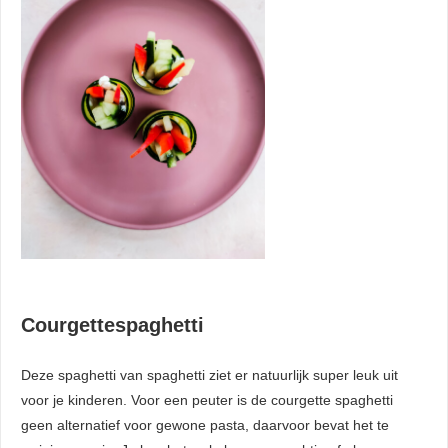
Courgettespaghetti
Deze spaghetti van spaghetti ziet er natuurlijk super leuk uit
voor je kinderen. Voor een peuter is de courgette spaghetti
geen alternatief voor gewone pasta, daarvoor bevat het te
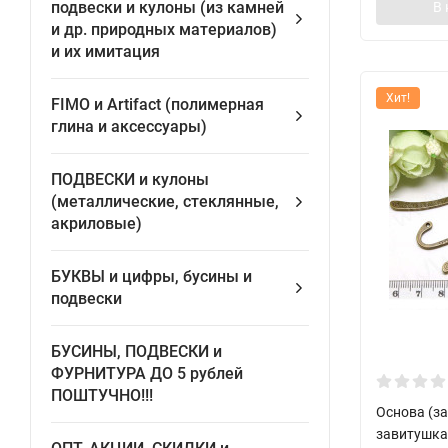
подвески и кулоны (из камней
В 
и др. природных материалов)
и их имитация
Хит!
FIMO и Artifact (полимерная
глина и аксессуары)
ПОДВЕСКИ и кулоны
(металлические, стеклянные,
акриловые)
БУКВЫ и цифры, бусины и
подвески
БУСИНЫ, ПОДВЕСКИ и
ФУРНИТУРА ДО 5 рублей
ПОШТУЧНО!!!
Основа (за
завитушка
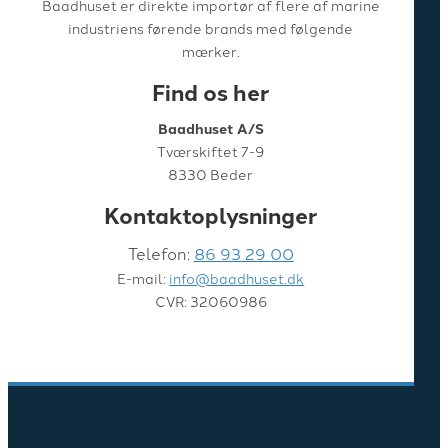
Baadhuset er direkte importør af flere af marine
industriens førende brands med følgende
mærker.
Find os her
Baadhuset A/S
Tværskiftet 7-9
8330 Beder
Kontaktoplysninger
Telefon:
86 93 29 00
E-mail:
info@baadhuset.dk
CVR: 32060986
=======
_Exercise objective_
Provide an exact copy of the records, excluding every picture.

_Final answer_
Courgettespaghetti
Deze spaghetti van spaghetti ziet er natuurlijk super leuk uit
voor je kinderen. Voor een peuter is de courgette spaghetti
geen alternatief voor gewone pasta, daarvoor bevat het te
подвески и кулоны (из камней
В 
и др. природных материалов)
и их имитация
Хит!
FIMO и Artifact (полимерная
глина и аксессуары)
ПОДВЕСКИ и кулоны
(металлические, стеклянные,
акриловые)
БУКВЫ и цифры, бусины и
подвески
БУСИНЫ, ПОДВЕСКИ и
ФУРНИТУРА ДО 5 рублей
ПОШТУЧНО!!!
Основа (за
завитушка
Baadhuset er direkte importør af flere af marine
industriens førende brands med følgende
mærker.
Find os her
Baadhuset A/S
Tværskiftet 7-9
8330 Beder
Kontaktoplysninger
Telefon:
86 93 29 00
E-mail:
info@baadhuset.dk
CVR: 32060986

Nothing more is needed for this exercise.